The Gettysburg Museum and Visitor Center was built to replace The Gettysburg National Museum and The Round Top Museum, both of which were acquired by the National Park Service. It is very large and tells the story of the Battle of Gettysburg and the American Civil War in a way that no textbook could ever compete with.
It would take hundreds of photos to show all of the artifacts that are on display at the museum. Many have been donated by the families of Civil War veterans, while others were discovered on the battlefield.
One of the most interesting things I learned on this visit was the story of John Brown. Mr. Brown was an abolitionist, and an absolute bad ass, as shown in the artwork above. Unlike most abolitionists of the time, he wasn't a pacifist. He didn't just talk about being opposed to slavery; he took action. When domestic terrorists attacked Senator Charles Sumner and the anti-slavery town of Lawrence in an attempt to intimidate officials into pursuing statehood as a slave state, John Brown retaliated by leading a group to Franklin County where they killed five pro-slavery advocates. In my book, that alone makes John Brown a hero, but he didn't stop there.
On October 16th, 1859, he led a raid on Harper's Ferry in an attempt to initiate a slave revolt against slave owners. Unfortunately, the three day battle was unsuccessful and Mr. Brown was executed, but whereas the slave owners won the battle, they lost the war. John Brown's raid on Harper's Ferry is now looked back upon as a prelude to the Civil War.
The Gettysburg Address was a speech given by President Lincoln on November 19, 1863 - four and a half months after the end of the Civil War. It was given at the Soldier's National Cemetery in Gettysburg in honor of the Americans who fought against slavery and for the preservation of the Union. It is only 271 words long, but it is arguably the most important speech ever given in the history of this nation.

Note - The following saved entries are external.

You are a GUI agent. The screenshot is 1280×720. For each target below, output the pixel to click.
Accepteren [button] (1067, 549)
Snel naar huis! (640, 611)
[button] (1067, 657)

One of the most interesting parts of the museum was the Gettysburg Cyclorama. It is a painting by Paul Philippoteaux of the Pickett's Charge, the climax of the Battle of Gettysburg. It's 42 feet high, 377 feet long and is 360 degrees in circumference, covering the walls of an entire observation room. That would be impressive if someone painted it today, but it was completed in 1883 - just 20 years after the actual Battle of Gettysburg. They have it set up with an audio track and backlights that follow the story that is being told.
Sarcasm aside, this is a very nice museum and well worth the visit for anyone who is interested in learning more about American history. I am not at all a Civil War buff by any means, but I learned quite a bit and I'm very glad that we came.